How well does Jakes expect the screen adaptation of his book and play to do at the box office?

"I'm not an expert with movies, and ignorance is bliss," says Jakes. He does know enough about promotion, however, to have an appearance scheduled on "The Oprah Winfrey Show" for Oct. 1, the day the film opens.

The film is a collaboration between Jakes' for-profit T.D. Jakes Enterprises and Reuben Cannon, a Hollywood producer ("Love Don't Cost a Thing," "Get on the Bus") and veteran casting director ("Johnson Family Vacation," the TV sitcom "My Wife and Kids").

It stars Kimberly Elise, recently seen opposite Denzel Washington in "The Manchurian Candidate," as Michelle Jordan, a victim of childhood abuse who becomes a criminal and winds up on Death Row.

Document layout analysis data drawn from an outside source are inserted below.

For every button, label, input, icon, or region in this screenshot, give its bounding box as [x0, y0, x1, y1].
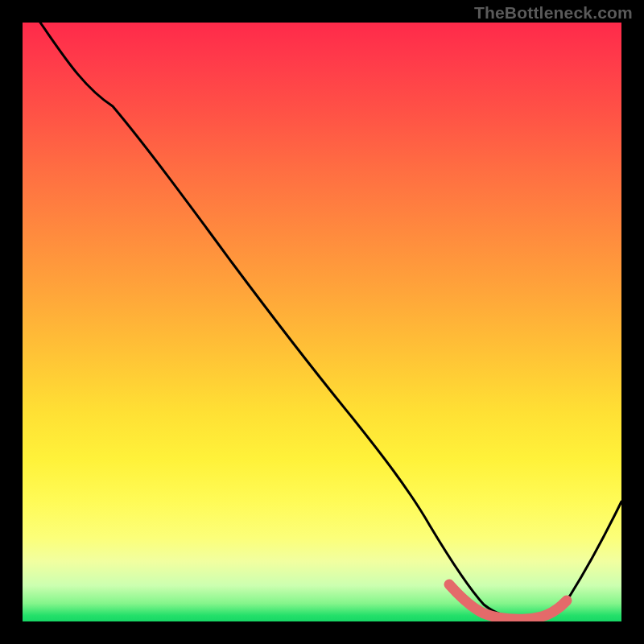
- watermark-text: TheBottleneck.com: [474, 3, 633, 23]
- gradient-plot-area: [23, 23, 621, 621]
- chart-stage: TheBottleneck.com: [0, 0, 644, 644]
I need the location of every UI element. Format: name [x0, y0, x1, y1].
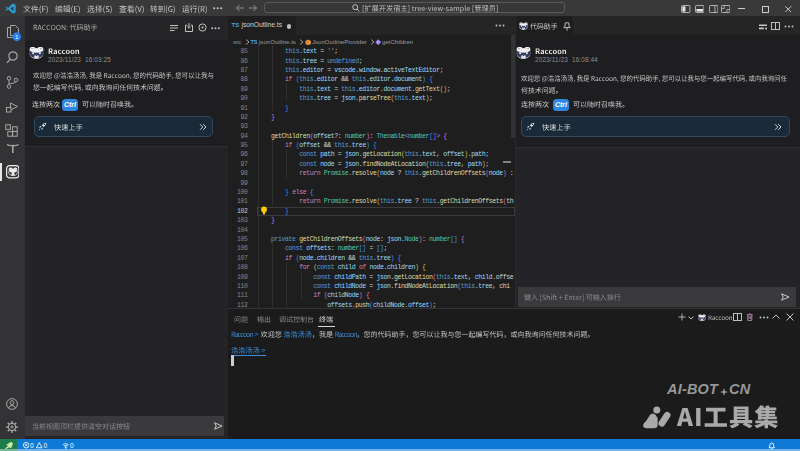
- svg-text:1: 1: [15, 33, 19, 40]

The fictional story intersperses graphic scenes of sexual abuse, drug use and domestic violence with Jakes preaching a Los Angeles revival and ministering to the condemned prisoner.

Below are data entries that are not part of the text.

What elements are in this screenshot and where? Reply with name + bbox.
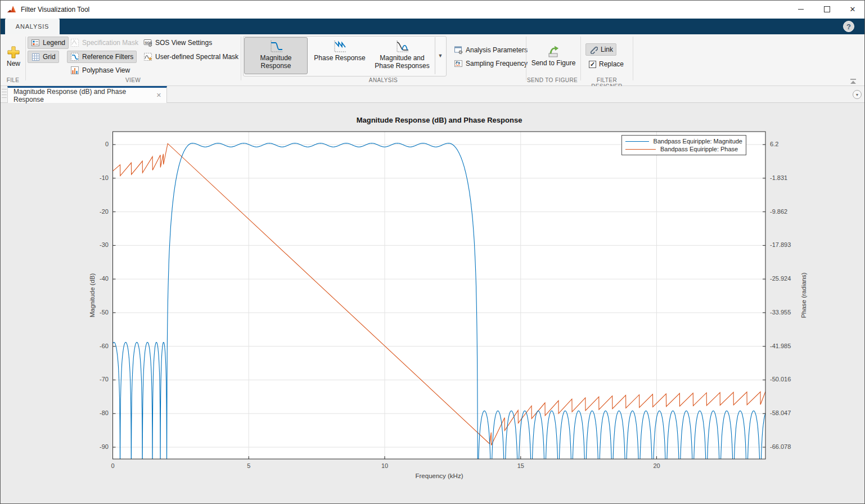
window-title: Filter Visualization Tool <box>21 1 89 19</box>
y-left-tick-label: -80 <box>84 410 109 416</box>
plot-title: Magnitude Response (dB) and Phase Respon… <box>226 116 653 124</box>
y-right-tick-label: -25.924 <box>770 275 809 282</box>
x-tick-label: 20 <box>646 462 668 469</box>
maximize-button[interactable] <box>814 1 840 18</box>
link-toggle[interactable]: Link <box>585 43 616 56</box>
analysis-parameters-icon <box>454 46 463 55</box>
user-defined-spectral-mask-button[interactable]: User-defined Spectral Mask <box>140 51 242 63</box>
specification-mask-label: Specification Mask <box>82 39 138 47</box>
x-tick-label: 15 <box>510 462 532 469</box>
reference-filters-toggle[interactable]: Reference Filters <box>67 51 137 63</box>
legend[interactable]: Bandpass Equiripple: Magnitude Bandpass … <box>621 135 746 155</box>
y-left-tick-label: -40 <box>84 275 109 282</box>
send-to-figure-label: Send to Figure <box>531 59 576 67</box>
y-right-tick-label: -66.078 <box>770 443 809 450</box>
specification-mask-icon <box>70 38 79 47</box>
reference-filters-label: Reference Filters <box>82 53 133 61</box>
user-defined-spectral-mask-label: User-defined Spectral Mask <box>155 53 238 61</box>
legend-label-magnitude: Bandpass Equiripple: Magnitude <box>654 138 742 145</box>
toolstrip: New Legend Grid <box>1 34 864 86</box>
phase-response-label: Phase Response <box>314 54 365 62</box>
document-tab-label: Magnitude Response (dB) and Phase Respon… <box>8 88 151 104</box>
grid-icon <box>31 52 40 61</box>
legend-entry-phase: Bandpass Equiripple: Phase <box>625 145 742 153</box>
y-right-tick-label: -1.831 <box>770 174 809 181</box>
phase-response-button[interactable]: Phase Response <box>309 37 371 74</box>
user-defined-spectral-mask-icon <box>143 52 152 61</box>
reference-filters-icon <box>70 52 79 61</box>
help-button[interactable]: ? <box>843 21 854 32</box>
sos-view-settings-icon: SOS <box>143 38 152 47</box>
x-axis-label: Frequency (kHz) <box>226 472 653 479</box>
tab-bar-grip[interactable] <box>2 89 7 100</box>
polyphase-view-label: Polyphase View <box>82 66 130 74</box>
title-bar: Filter Visualization Tool ✕ <box>1 1 864 19</box>
sos-view-settings-button[interactable]: SOS SOS View Settings <box>140 37 215 49</box>
minimize-button[interactable] <box>788 1 814 18</box>
tab-analysis[interactable]: ANALYSIS <box>5 19 60 34</box>
x-tick-label: 10 <box>373 462 396 469</box>
phase-response-icon <box>332 39 347 54</box>
magnitude-response-label: Magnitude Response <box>245 54 307 70</box>
matlab-logo-icon <box>7 5 17 14</box>
y-left-tick-label: -70 <box>84 376 109 382</box>
magnitude-response-icon <box>269 39 283 54</box>
section-separator <box>25 37 26 80</box>
analysis-parameters-button[interactable]: Analysis Parameters <box>450 44 531 56</box>
y-left-tick-label: -60 <box>84 343 109 349</box>
send-to-figure-icon <box>546 44 561 59</box>
document-tab-bar: Magnitude Response (dB) and Phase Respon… <box>1 86 864 103</box>
maximize-icon <box>824 6 830 12</box>
section-separator <box>580 37 581 80</box>
x-tick-label: 0 <box>102 462 124 469</box>
section-label-file: FILE <box>1 77 25 83</box>
magnitude-and-phase-responses-button[interactable]: Magnitude and Phase Responses <box>371 37 434 74</box>
send-to-figure-button[interactable]: Send to Figure <box>529 38 578 74</box>
magnitude-and-phase-responses-icon <box>395 39 409 54</box>
y-left-tick-label: -50 <box>84 309 109 316</box>
polyphase-view-button[interactable]: Polyphase View <box>67 64 133 76</box>
link-label: Link <box>601 46 613 53</box>
magnitude-and-phase-responses-label: Magnitude and Phase Responses <box>371 54 433 70</box>
replace-checkbox[interactable]: ✓ <box>589 61 596 68</box>
y-left-tick-label: -10 <box>84 174 109 181</box>
legend-line-phase <box>625 149 656 150</box>
magnitude-response-button[interactable]: Magnitude Response <box>244 37 308 74</box>
analysis-parameters-label: Analysis Parameters <box>466 46 528 54</box>
legend-icon <box>31 38 40 47</box>
grid-toggle-label: Grid <box>43 53 56 61</box>
replace-label: Replace <box>599 60 624 68</box>
legend-line-magnitude <box>625 141 649 142</box>
tab-actions-button[interactable]: ▼ <box>853 90 862 99</box>
sampling-frequency-icon: Fs <box>454 59 463 68</box>
sampling-frequency-button[interactable]: Fs Sampling Frequency <box>450 57 531 70</box>
section-separator <box>241 37 241 80</box>
y-right-tick-label: -17.893 <box>770 241 809 248</box>
y-left-tick-label: -90 <box>84 443 109 450</box>
document-tab-close-icon[interactable]: ✕ <box>151 92 166 99</box>
y-right-tick-label: -41.985 <box>770 343 809 349</box>
replace-checkbox-row[interactable]: ✓ Replace <box>585 58 627 70</box>
collapse-toolstrip-icon <box>849 78 858 85</box>
new-plus-icon <box>6 45 21 60</box>
legend-entry-magnitude: Bandpass Equiripple: Magnitude <box>625 137 742 145</box>
minimize-icon <box>798 9 804 10</box>
legend-toggle[interactable]: Legend <box>28 37 69 49</box>
new-button[interactable]: New <box>3 38 24 75</box>
close-button[interactable]: ✕ <box>840 1 865 18</box>
document-tab[interactable]: Magnitude Response (dB) and Phase Respon… <box>7 86 167 103</box>
y-left-tick-label: -30 <box>84 241 109 248</box>
y-right-tick-label: 6.2 <box>770 141 809 147</box>
y-right-tick-label: -58.047 <box>770 410 809 416</box>
link-icon <box>589 45 598 54</box>
new-button-label: New <box>7 60 20 68</box>
close-icon: ✕ <box>850 5 856 14</box>
section-label-analysis: ANALYSIS <box>241 77 526 83</box>
section-label-view: VIEW <box>25 77 241 83</box>
specification-mask-button: Specification Mask <box>67 37 142 49</box>
chevron-down-icon: ▼ <box>438 53 443 58</box>
analysis-gallery-dropdown[interactable]: ▼ <box>435 37 445 74</box>
section-separator <box>633 37 633 80</box>
filter-visualization-tool-window: Magnitude Response (dB) and Phase Respon… <box>0 0 865 504</box>
grid-toggle[interactable]: Grid <box>28 51 59 63</box>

It has already drawn comparisons to Mel Gibson (news)'s "The Passion of the Christ" because of its R rating and the way Jakes has marketed it — showing it to dozens of pastors and encouraging churches to rent out theaters.

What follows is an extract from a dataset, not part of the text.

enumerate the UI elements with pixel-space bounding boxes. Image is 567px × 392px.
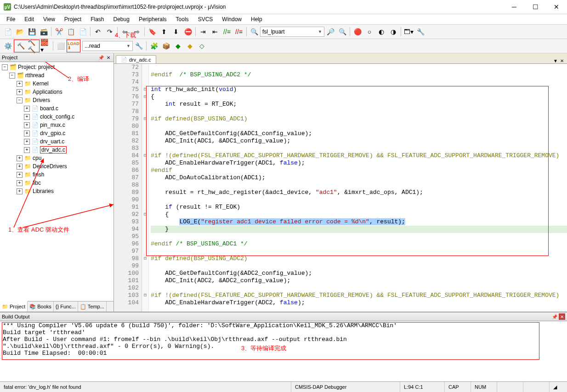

"I'm not offended by that comparison at all, and I think it is R-rated for similar reasons," says Jakes, although he's quick to point out his low-budget film lacked Gibson's deep pockets. "Many places that I've gone and talked about it, they said it was R for real. We did keep it real."
Dr. Diane Langberg, executive board chairwoman for the American Association of Christian Counselors, says Jakes' film clearly and powerfully demonstrates the reality of childhood sexual abuse and domestic violence.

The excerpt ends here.